SUPPLIED RECORDS:
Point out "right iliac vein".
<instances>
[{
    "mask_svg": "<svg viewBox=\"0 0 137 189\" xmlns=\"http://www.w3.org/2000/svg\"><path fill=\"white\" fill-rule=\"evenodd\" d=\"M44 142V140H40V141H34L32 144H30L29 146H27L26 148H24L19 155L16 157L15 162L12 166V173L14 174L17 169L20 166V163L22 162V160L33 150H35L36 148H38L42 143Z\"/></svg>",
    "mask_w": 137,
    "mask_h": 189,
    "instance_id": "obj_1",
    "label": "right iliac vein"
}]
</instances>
...
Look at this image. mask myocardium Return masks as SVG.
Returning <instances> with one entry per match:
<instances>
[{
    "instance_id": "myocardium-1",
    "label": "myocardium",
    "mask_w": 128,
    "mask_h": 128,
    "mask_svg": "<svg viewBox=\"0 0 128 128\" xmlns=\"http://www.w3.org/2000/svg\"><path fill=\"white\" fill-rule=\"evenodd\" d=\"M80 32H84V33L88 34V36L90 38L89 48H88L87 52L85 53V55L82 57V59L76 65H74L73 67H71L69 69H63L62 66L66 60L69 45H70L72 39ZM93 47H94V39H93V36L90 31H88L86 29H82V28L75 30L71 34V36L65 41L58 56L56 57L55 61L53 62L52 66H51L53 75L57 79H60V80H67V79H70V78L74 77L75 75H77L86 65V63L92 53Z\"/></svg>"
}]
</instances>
* * *
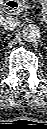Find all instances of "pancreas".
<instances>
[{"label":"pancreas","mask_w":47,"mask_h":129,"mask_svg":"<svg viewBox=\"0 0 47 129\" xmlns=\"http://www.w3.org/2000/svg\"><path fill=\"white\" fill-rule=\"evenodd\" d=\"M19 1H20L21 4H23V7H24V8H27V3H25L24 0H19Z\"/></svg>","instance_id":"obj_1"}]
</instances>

REQUIREMENT: Copy out each line of the material in which the word "vein" turns up.

REPLY:
Point out "right iliac vein".
    "label": "right iliac vein"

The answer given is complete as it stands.